Comparative data sets with measurements of tonality and frequency range in passerines and hummingbirds
Goller, Franz (2022), Comparative data sets with measurements of tonality and frequency range in passerines and hummingbirds, Dryad, Dataset, https://doi.org/10.5061/dryad.rn8pk0pd4
Upper vocal tract articulatory movements are a key component of vocal communication across birds and mammals. In many birds, tonal song arises from dynamically adjusted filtering of harmonic content. Many aspects of these upper vocal tract movements, such as the dynamics, motor control and relation to vocal learning, are poorly understood. Here we compare use of dynamically adjusted filter properties between vocal learners and non-learners to assess whether articulation in the upper vocal tract is linked to the increased neural substrate that evolved with vocal learning. We hypothesize that vocal learning ability is associated with enhanced ability for articulatory movements in the upper vocal tract. To test this hypothesis, we compared vocal learners and non-learners from two groups (186 passerines and 42 hummingbirds) by assessing tonality of song syllables.

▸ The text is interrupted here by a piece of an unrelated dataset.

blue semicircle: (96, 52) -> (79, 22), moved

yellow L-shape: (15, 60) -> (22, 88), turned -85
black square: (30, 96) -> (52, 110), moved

The data suggest that vocal learners in both clades employ more consistent broadband dynamic filter tracking than the non-learners, which contributes to the higher tonality in songs. In addition, oscine songs display higher tonality than those of hummingbirds. A complex interplay of vocal tract biomechanics, histological differences of the sound source as well as increased motor control through vocal learning facilitates more consistent generation of tonal song.